● WHAT IS BEING ASKED
A faithful copy of all the data below, please; leave no line out.

[Records from a data collection]

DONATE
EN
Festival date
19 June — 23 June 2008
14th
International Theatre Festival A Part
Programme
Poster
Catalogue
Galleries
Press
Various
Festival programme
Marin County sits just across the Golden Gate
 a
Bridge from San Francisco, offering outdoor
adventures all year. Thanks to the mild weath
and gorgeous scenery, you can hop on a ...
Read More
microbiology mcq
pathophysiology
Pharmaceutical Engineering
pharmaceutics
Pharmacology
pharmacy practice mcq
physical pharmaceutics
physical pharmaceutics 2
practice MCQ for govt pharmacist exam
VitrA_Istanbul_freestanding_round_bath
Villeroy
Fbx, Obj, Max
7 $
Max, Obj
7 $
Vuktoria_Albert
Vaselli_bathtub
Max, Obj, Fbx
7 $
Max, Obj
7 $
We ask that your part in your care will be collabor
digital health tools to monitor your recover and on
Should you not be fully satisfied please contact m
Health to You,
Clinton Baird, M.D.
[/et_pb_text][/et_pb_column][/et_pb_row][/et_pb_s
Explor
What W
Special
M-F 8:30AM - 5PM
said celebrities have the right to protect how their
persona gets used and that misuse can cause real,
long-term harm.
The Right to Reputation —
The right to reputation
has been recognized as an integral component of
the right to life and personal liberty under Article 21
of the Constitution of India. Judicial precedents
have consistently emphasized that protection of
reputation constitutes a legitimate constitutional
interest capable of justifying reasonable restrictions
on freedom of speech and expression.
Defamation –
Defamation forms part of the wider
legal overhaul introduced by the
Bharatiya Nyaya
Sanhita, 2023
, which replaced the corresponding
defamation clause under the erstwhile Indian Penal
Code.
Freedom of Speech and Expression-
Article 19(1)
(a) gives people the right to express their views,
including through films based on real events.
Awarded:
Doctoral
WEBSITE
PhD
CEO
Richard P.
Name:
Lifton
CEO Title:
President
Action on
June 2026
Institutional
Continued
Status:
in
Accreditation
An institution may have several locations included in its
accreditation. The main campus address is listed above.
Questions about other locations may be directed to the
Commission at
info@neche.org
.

● THE COMPLETED TASK
DONATE
EN
Festival date
19 June — 23 June 2008
14th
International Theatre Festival A Part
Programme
Poster
Catalogue
Galleries
Press
Various
Festival programme
Marin County sits just across the Golden Gate
 a
Bridge from San Francisco, offering outdoor
adventures all year. Thanks to the mild weath
and gorgeous scenery, you can hop on a ...
Read More
microbiology mcq
pathophysiology
Pharmaceutical Engineering
pharmaceutics
Pharmacology
pharmacy practice mcq
physical pharmaceutics
physical pharmaceutics 2
practice MCQ for govt pharmacist exam
VitrA_Istanbul_freestanding_round_bath
Villeroy
Fbx, Obj, Max
7 $
Max, Obj
7 $
Vuktoria_Albert
Vaselli_bathtub
Max, Obj, Fbx
7 $
Max, Obj
7 $
We ask that your part in your care will be collabor
digital health tools to monitor your recover and on
Should you not be fully satisfied please contact m
Health to You,
Clinton Baird, M.D.
[/et_pb_text][/et_pb_column][/et_pb_row][/et_pb_s
Explor
What W
Special
M-F 8:30AM - 5PM
said celebrities have the right to protect how their
persona gets used and that misuse can cause real,
long-term harm.
The Right to Reputation —
The right to reputation
has been recognized as an integral component of
the right to life and personal liberty under Article 21
of the Constitution of India. Judicial precedents
have consistently emphasized that protection of
reputation constitutes a legitimate constitutional
interest capable of justifying reasonable restrictions
on freedom of speech and expression.
Defamation –
Defamation forms part of the wider
legal overhaul introduced by the
Bharatiya Nyaya
Sanhita, 2023
, which replaced the corresponding
defamation clause under the erstwhile Indian Penal
Code.
Freedom of Speech and Expression-
Article 19(1)
(a) gives people the right to express their views,
including through films based on real events.
Awarded:
Doctoral
WEBSITE
PhD
CEO
Richard P.
Name:
Lifton
CEO Title:
President
Action on
June 2026
Institutional
Continued
Status:
in
Accreditation
An institution may have several locations included in its
accreditation. The main campus address is listed above.
Questions about other locations may be directed to the
Commission at
info@neche.org
.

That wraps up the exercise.